Driving the hydrological model with a precipitation data set based on a variable number of precipitation stations may influence the estimated trend of precipitation and thus the trend of simulated discharge. In order to quantify this effect, we performed model simulations with a precipitation data set based on a constant number of stations (P1) in comparison with the baseline precipitation data set P0 that uses a variable number of stations. This reduced the gap between simulated and observed discharge from 95±50 to 55±47 mm yr−1 per 35 years (Table 4); i.e., a reduction of 39±26 mm yr−1 per 35 years (Table 5). The reduced gap between simulated and observed discharge is consistent with the difference in the trends in the precipitation data sets. The baseline precipitation data set P0 suggests a precipitation increase of, on average, 159±89 mm yr−1 per 35 years, whereas the precipitation data set P1 results in an increase of 121±89 mm yr−1 per 35 years (Fig. 4a). Better model performance with respect to changes in streamflow volume is also reflected by smaller increases in bias during evaluation in the different subperiods (Fig. 5a).

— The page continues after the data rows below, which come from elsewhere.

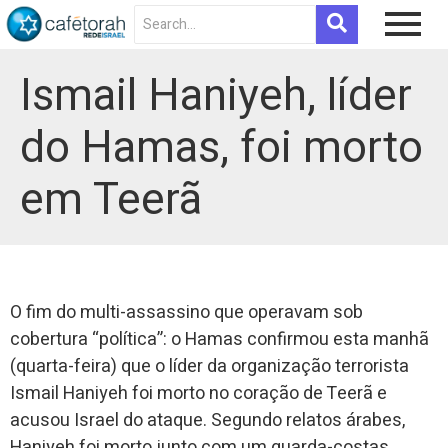
Ismail Haniyeh, líder
do Hamas, foi morto
em Teerã
O fim do multi-assassino que operavam sob
cobertura “política”: o Hamas confirmou esta manhã
(quarta-feira) que o líder da organização terrorista
Ismail Haniyeh foi morto no coração de Teerã e
acusou Israel do ataque. Segundo relatos árabes,
Haniyeh foi morto junto com um guarda-costas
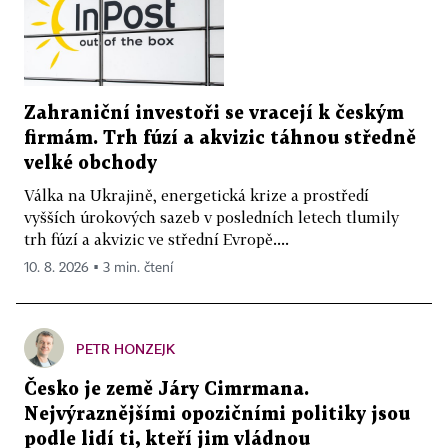
Zahraniční investoři se vracejí k českým
firmám. Trh fúzí a akvizic táhnou středně
velké obchody
Válka na Ukrajině, energetická krize a prostředí
vyšších úrokových sazeb v posledních letech tlumily
trh fúzí a akvizic ve střední Evropě....
10. 8. 2026 ▪ 3 min. čtení
PETR HONZEJK
Česko je země Járy Cimrmana.
Nejvýraznějšími opozičními politiky jsou
podle lidí ti, kteří jim vládnou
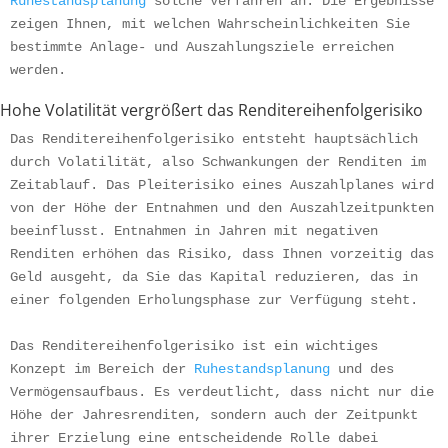
Ruhestandsplanung
 solche Verfahren an. Die Ergebnisse 
zeigen Ihnen, mit welchen Wahrscheinlichkeiten Sie 
bestimmte Anlage- und Auszahlungsziele erreichen 
werden.
Hohe Volatilität vergrößert das Renditereihenfolgerisiko
Das Renditereihenfolgerisiko entsteht hauptsächlich 
durch Volatilität, also Schwankungen der Renditen im 
Zeitablauf. Das Pleiterisiko eines Auszahlplanes wird 
von der Höhe der Entnahmen und den Auszahlzeitpunkten 
beeinflusst. Entnahmen in Jahren mit negativen 
Renditen erhöhen das Risiko, dass Ihnen vorzeitig das 
Geld ausgeht, da Sie das Kapital reduzieren, das in 
einer folgenden Erholungsphase zur Verfügung steht.
Das Renditereihenfolgerisiko ist ein wichtiges 
Konzept im Bereich der 
Ruhestandsplanung
 und des 
Vermögensaufbaus. Es verdeutlicht, dass nicht nur die 
Höhe der Jahresrenditen, sondern auch der Zeitpunkt 
ihrer Erzielung eine entscheidende Rolle dabei 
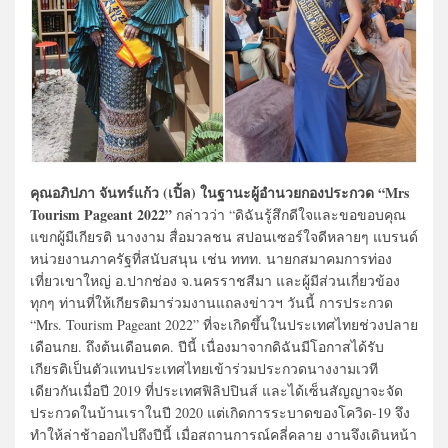
คุณอภิปภา จันทร์แก้ว (เปิ้ล) ในฐานะผู้อำนวยกองประกวด “Mrs
Tourism Pageant 2022”
กล่าวว่า “ดิฉันรู้สึกดีใจและขอขอบคุณ
แขกผู้มีเกียรติ นางงาม สื่อมวลชน สปอนเซอร์ใจดีหลายๆ แบรนด์
หน่วยงานภาครัฐที่สนับสนุน เช่น ททท. นายกสมาคมการท่อง
เที่ยวเขาใหญ่ อ.ปากช่อง จ.นครราชสีมา และผู้มีส่วนเกี่ยวข้อง
ทุกๆ ท่านที่ให้เกียรติมาร่วมงานแถลงข่าวฯ วันนี้ การประกวด
“Mrs. Tourism Pageant 2022” ที่จะเกิดขึ้นในประเทศไทยช่วงปลาย
เดือนกย. ถึงต้นเดือนตค. ปีนี้ เนื่องมาจากดิฉันมีโอกาสได้รับ
เกียรติเป็นตัวแทนประเทศไทยเข้าร่วมประกวดนางงามเวที
เดียวกันเมื่อปี 2019 ที่ประเทศฟิลิปปินส์ และได้เซ็นสัญญาจะจัด
ประกวดในบ้านเราในปี 2020 แต่เกิดการระบาดของโควิด-19 จึง
ทำให้ล่าช้าออกไปถึงปีนี้ เมื่อสถานการณ์คลี่คลาย งานจึงเดินหน้า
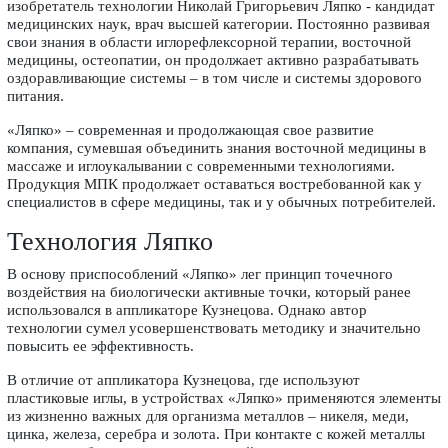
изобретатель технологии Николай Григорьевич Ляпко - кандидат
медицинских наук, врач высшей категории. Постоянно развивая
свои знания в области иглорефлексорной терапии, восточной
медицины, остеопатии, он продолжает активно разрабатывать
оздоравливающие системы – в том числе и системы здорового
питания.
«Ляпко» – современная и продолжающая свое развитие
компания, сумевшая объединить знания восточной медицины в
массаже и иглоукалывании с современными технологиями.
Продукция МПК продолжает оставаться востребованной как у
специалистов в сфере медицины, так и у обычных потребителей.
Технология Ляпко
В основу приспособлений «Ляпко» лег принцип точечного
воздействия на биологически активные точки, который ранее
использовался в аппликаторе Кузнецова. Однако автор
технологии сумел усовершенствовать методику и значительно
повысить ее эффективность.
В отличие от аппликатора Кузнецова, где используют
пластиковые иглы, в устройствах «Ляпко» применяются элементы
из жизненно важных для организма металлов – никеля, меди,
цинка, железа, серебра и золота. При контакте с кожей металлы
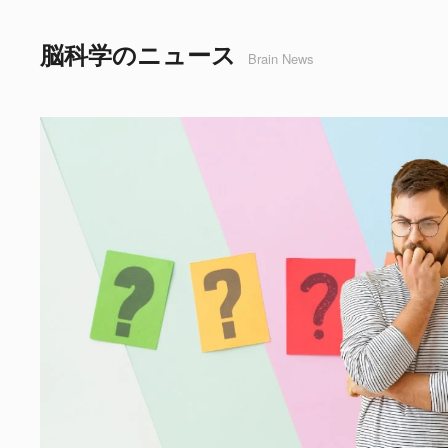
脳科学のニュース
Brain News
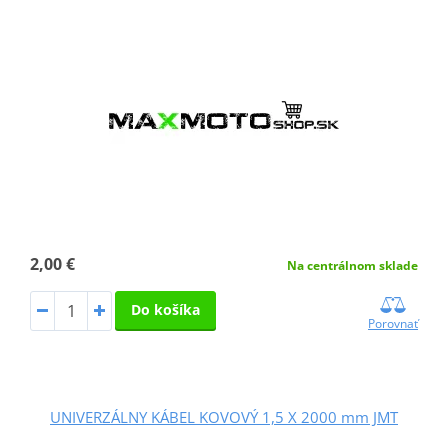
2,00 €
Na centrálnom sklade
Do košíka
Porovnať
UNIVERZÁLNY KÁBEL KOVOVÝ 1,5 X 2000 mm JMT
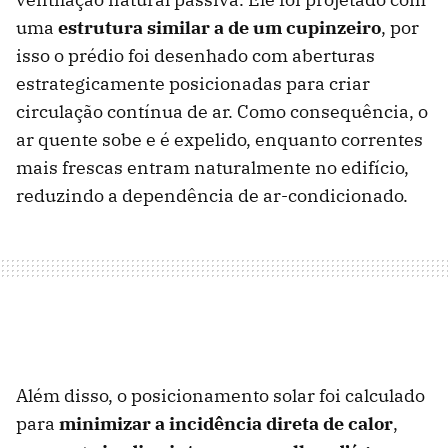
uma
estrutura similar a de um cupinzeiro
, por
isso o prédio foi desenhado com aberturas
estrategicamente posicionadas para criar
circulação contínua de ar. Como consequência, o
ar quente sobe e é expelido, enquanto correntes
mais frescas entram naturalmente no edifício,
reduzindo a dependência de ar-condicionado.
Além disso, o posicionamento solar foi calculado
para
minimizar a incidência direta de calor
,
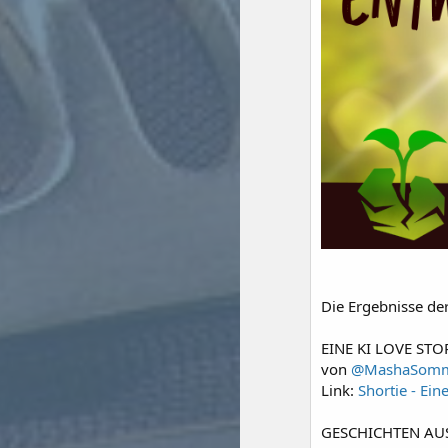
Die Ergebnisse de
EINE KI LOVE STO
von
@MashaSomm
Link:
Shortie - Ein
GESCHICHTEN AUS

Table 5Working hypotheses for potential causes of the divergence between observed and simulated discharge changes that were further analysed and the estimated magnitude of the effect on the gap between trends in Qobs and Qsim (mm yr−1 per 35 years) over 1978–2013 as compared to the baseline model. This was calculated by deriving a series of the differences in annual discharge of the respective model variant compared to the baseline model (e.g. Qsim,V1Qsim,V0) for each catchment and then estimating trends. Uncertainties relate to standard deviations of the trend slope averaged over all catchments.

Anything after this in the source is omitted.